::: Extracted data

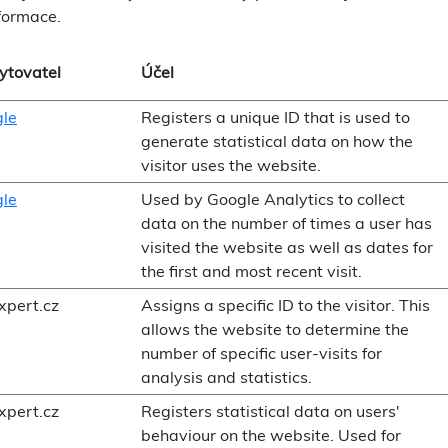
nformace.
ytovatel
Účel
le
Registers a unique ID that is used to
generate statistical data on how the
visitor uses the website.
le
Used by Google Analytics to collect
data on the number of times a user has
visited the website as well as dates for
the first and most recent visit.
xpert.cz
Assigns a specific ID to the visitor. This
allows the website to determine the
number of specific user-visits for
analysis and statistics.
xpert.cz
Registers statistical data on users'
behaviour on the website. Used for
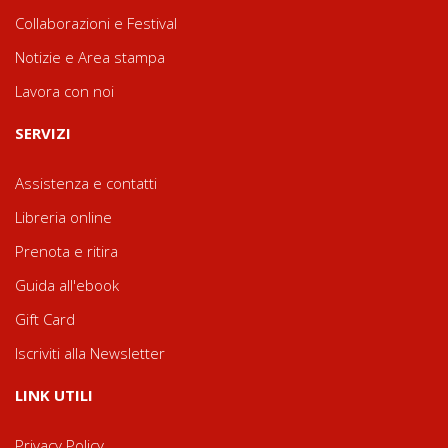
Collaborazioni e Festival
Notizie e Area stampa
Lavora con noi
SERVIZI
Assistenza e contatti
Libreria online
Prenota e ritira
Guida all'ebook
Gift Card
Iscriviti alla Newsletter
LINK UTILI
Privacy Policy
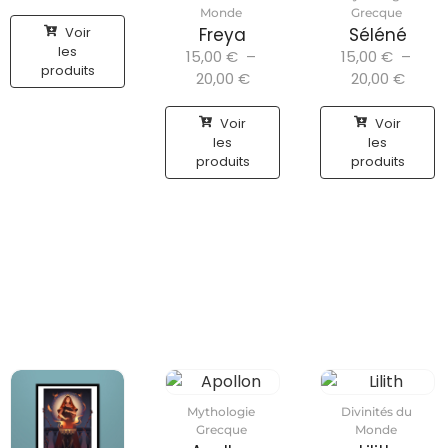
Monde
Grecque
Voir
Freya
Séléné
les
15,00
€
–
15,00
€
–
produits
20,00
€
20,00
€
Voir
Voir
les
les
produits
produits
Mythologie
Divinités du
Grecque
Monde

::::::

Work request: Return a copy of each line in the records above that has "specific" in it.

Reply to the task:
Assigns a specific ID to the visitor. This
number of specific user-visits for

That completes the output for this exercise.